Cash Savings Surge: Savers Shun Pensions Amidst Uncertainty
An increasing number of savers are opting to keep a portion of their retirement funds in cash due to uncertainty surrounding the future of pensions. This trend has been observed by Chase, which has seen a 25% rise in cash savings account openings compared to last year.
Chase reports that 39% of its customers are now incorporating cash savings into their retirement planning. This shift comes as savers express concern about potential changes to pension policies, with one of the main fears being the threat to the pension tax-free lump sum. Last year's Autumn Budget brought pensions under the inheritance tax net from 2027, prompting some to withdraw money from their pensions.

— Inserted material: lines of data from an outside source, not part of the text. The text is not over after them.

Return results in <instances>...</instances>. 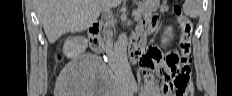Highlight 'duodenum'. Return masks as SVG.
I'll return each mask as SVG.
<instances>
[{"label": "duodenum", "instance_id": "1", "mask_svg": "<svg viewBox=\"0 0 232 96\" xmlns=\"http://www.w3.org/2000/svg\"><path fill=\"white\" fill-rule=\"evenodd\" d=\"M89 42H90V47L91 50L94 53L100 54L102 52V43L101 40L99 39V25L94 24L90 27L89 29ZM130 55L134 61H137L139 51L138 48L135 45H132V48L130 50Z\"/></svg>", "mask_w": 232, "mask_h": 96}]
</instances>
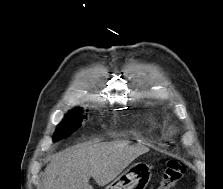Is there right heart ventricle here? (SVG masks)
<instances>
[{
  "instance_id": "1",
  "label": "right heart ventricle",
  "mask_w": 223,
  "mask_h": 189,
  "mask_svg": "<svg viewBox=\"0 0 223 189\" xmlns=\"http://www.w3.org/2000/svg\"><path fill=\"white\" fill-rule=\"evenodd\" d=\"M149 122L151 129H155L157 127V122L152 117L149 118Z\"/></svg>"
}]
</instances>
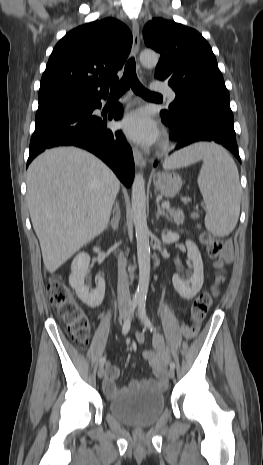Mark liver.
Here are the masks:
<instances>
[{
	"instance_id": "1",
	"label": "liver",
	"mask_w": 263,
	"mask_h": 465,
	"mask_svg": "<svg viewBox=\"0 0 263 465\" xmlns=\"http://www.w3.org/2000/svg\"><path fill=\"white\" fill-rule=\"evenodd\" d=\"M26 183L31 221L50 273L105 230L120 189L107 165L76 147L39 155Z\"/></svg>"
}]
</instances>
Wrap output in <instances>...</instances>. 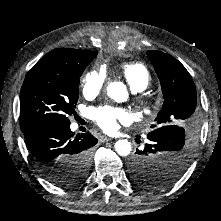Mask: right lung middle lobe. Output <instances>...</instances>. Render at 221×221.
Here are the masks:
<instances>
[{"mask_svg": "<svg viewBox=\"0 0 221 221\" xmlns=\"http://www.w3.org/2000/svg\"><path fill=\"white\" fill-rule=\"evenodd\" d=\"M96 54L72 64H57L30 70L20 92L21 130L44 121L70 122L78 101L80 76ZM90 153L65 161L64 165L51 168L49 181L70 186L82 181L88 172Z\"/></svg>", "mask_w": 221, "mask_h": 221, "instance_id": "dd1d6c3e", "label": "right lung middle lobe"}]
</instances>
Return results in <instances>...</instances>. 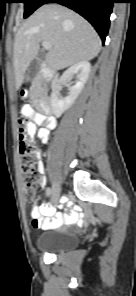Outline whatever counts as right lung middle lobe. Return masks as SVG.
I'll return each instance as SVG.
<instances>
[{"mask_svg":"<svg viewBox=\"0 0 136 296\" xmlns=\"http://www.w3.org/2000/svg\"><path fill=\"white\" fill-rule=\"evenodd\" d=\"M18 2H22L25 4L24 18H27L37 8L42 6L44 4L45 0H18Z\"/></svg>","mask_w":136,"mask_h":296,"instance_id":"1","label":"right lung middle lobe"}]
</instances>
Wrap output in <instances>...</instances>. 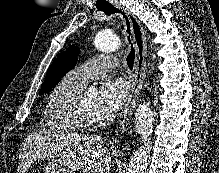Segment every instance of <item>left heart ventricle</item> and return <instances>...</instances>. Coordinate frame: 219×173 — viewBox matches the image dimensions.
<instances>
[{
    "instance_id": "obj_1",
    "label": "left heart ventricle",
    "mask_w": 219,
    "mask_h": 173,
    "mask_svg": "<svg viewBox=\"0 0 219 173\" xmlns=\"http://www.w3.org/2000/svg\"><path fill=\"white\" fill-rule=\"evenodd\" d=\"M96 100H97V97L95 94L85 93L81 97V104H82L83 109L86 111L88 115H90L93 118L98 119V116L96 113Z\"/></svg>"
}]
</instances>
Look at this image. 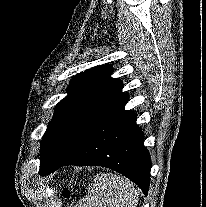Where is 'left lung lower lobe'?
Returning a JSON list of instances; mask_svg holds the SVG:
<instances>
[{
  "label": "left lung lower lobe",
  "mask_w": 206,
  "mask_h": 207,
  "mask_svg": "<svg viewBox=\"0 0 206 207\" xmlns=\"http://www.w3.org/2000/svg\"><path fill=\"white\" fill-rule=\"evenodd\" d=\"M128 99L124 94L115 102L95 123L77 151L54 163L47 174L65 165L103 166L120 172L147 195L151 159L143 143L144 134L136 125L137 115L124 109Z\"/></svg>",
  "instance_id": "1"
}]
</instances>
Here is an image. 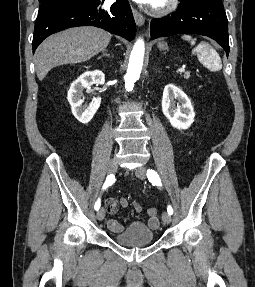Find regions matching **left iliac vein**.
<instances>
[{"label":"left iliac vein","mask_w":255,"mask_h":287,"mask_svg":"<svg viewBox=\"0 0 255 287\" xmlns=\"http://www.w3.org/2000/svg\"><path fill=\"white\" fill-rule=\"evenodd\" d=\"M135 174L140 179L146 178V169L144 166H140L135 170ZM162 220L165 224H170L171 222V215L168 212H163L162 214Z\"/></svg>","instance_id":"1"}]
</instances>
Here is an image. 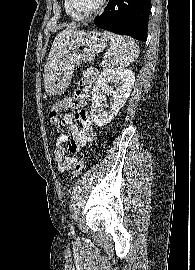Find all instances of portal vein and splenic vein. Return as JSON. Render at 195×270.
Listing matches in <instances>:
<instances>
[{"mask_svg":"<svg viewBox=\"0 0 195 270\" xmlns=\"http://www.w3.org/2000/svg\"><path fill=\"white\" fill-rule=\"evenodd\" d=\"M105 58H110V54H105Z\"/></svg>","mask_w":195,"mask_h":270,"instance_id":"portal-vein-and-splenic-vein-1","label":"portal vein and splenic vein"}]
</instances>
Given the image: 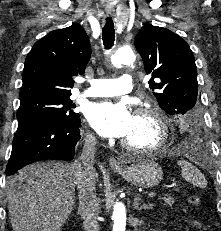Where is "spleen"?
I'll return each mask as SVG.
<instances>
[{"instance_id":"spleen-1","label":"spleen","mask_w":221,"mask_h":231,"mask_svg":"<svg viewBox=\"0 0 221 231\" xmlns=\"http://www.w3.org/2000/svg\"><path fill=\"white\" fill-rule=\"evenodd\" d=\"M178 165L181 167V176L187 182H190L200 188H205L207 182L204 175L198 170V168L185 160L178 161Z\"/></svg>"}]
</instances>
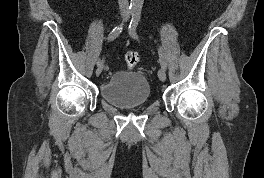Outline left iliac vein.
<instances>
[{"instance_id": "obj_1", "label": "left iliac vein", "mask_w": 264, "mask_h": 178, "mask_svg": "<svg viewBox=\"0 0 264 178\" xmlns=\"http://www.w3.org/2000/svg\"><path fill=\"white\" fill-rule=\"evenodd\" d=\"M158 77L159 79L164 82L166 80V71L165 69L161 68L158 70Z\"/></svg>"}]
</instances>
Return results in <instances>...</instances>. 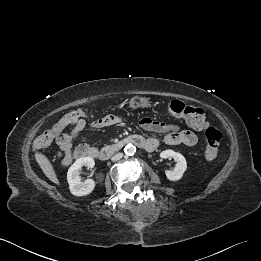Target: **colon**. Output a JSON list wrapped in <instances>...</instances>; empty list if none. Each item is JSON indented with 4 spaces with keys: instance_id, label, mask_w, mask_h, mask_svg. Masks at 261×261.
<instances>
[{
    "instance_id": "obj_1",
    "label": "colon",
    "mask_w": 261,
    "mask_h": 261,
    "mask_svg": "<svg viewBox=\"0 0 261 261\" xmlns=\"http://www.w3.org/2000/svg\"><path fill=\"white\" fill-rule=\"evenodd\" d=\"M167 113L172 117L184 120L195 130H204L206 138L205 159L206 161L211 162L217 157L221 133L216 128L208 125L204 111L201 108L174 100L169 103ZM85 117H88V115L79 109L66 113L59 121L57 127L53 130H47L36 138L34 147L36 149H42L52 142H57L59 144L70 143L73 137L83 129ZM68 126H71V130L68 133H64V129Z\"/></svg>"
}]
</instances>
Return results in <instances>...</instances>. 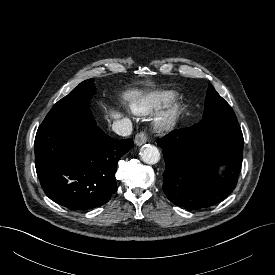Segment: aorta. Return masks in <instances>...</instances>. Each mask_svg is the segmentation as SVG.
Segmentation results:
<instances>
[{
	"label": "aorta",
	"instance_id": "obj_1",
	"mask_svg": "<svg viewBox=\"0 0 275 275\" xmlns=\"http://www.w3.org/2000/svg\"><path fill=\"white\" fill-rule=\"evenodd\" d=\"M140 158L146 164H156L160 160L159 149L151 144H145L140 149Z\"/></svg>",
	"mask_w": 275,
	"mask_h": 275
}]
</instances>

Financial advisors warn against making hasty decisions based on speculation about pension policy changes. While cash savings offer easier access and can be part of a successful retirement strategy, investing via a pension is generally considered the most effective way to build a retirement fund over the long term. Almost half of adults (48%) prefer cash savings over pensions or investments, but experts stress the importance of long-term growth and diversification.
As the Autumn Budget approaches on November 26, 2025, savers are urged to consider their retirement plans carefully. While cash savings can play a role, pensions remain a crucial tool for long-term growth. It's essential to stay informed and make decisions based on reliable information, rather than speculation or fear.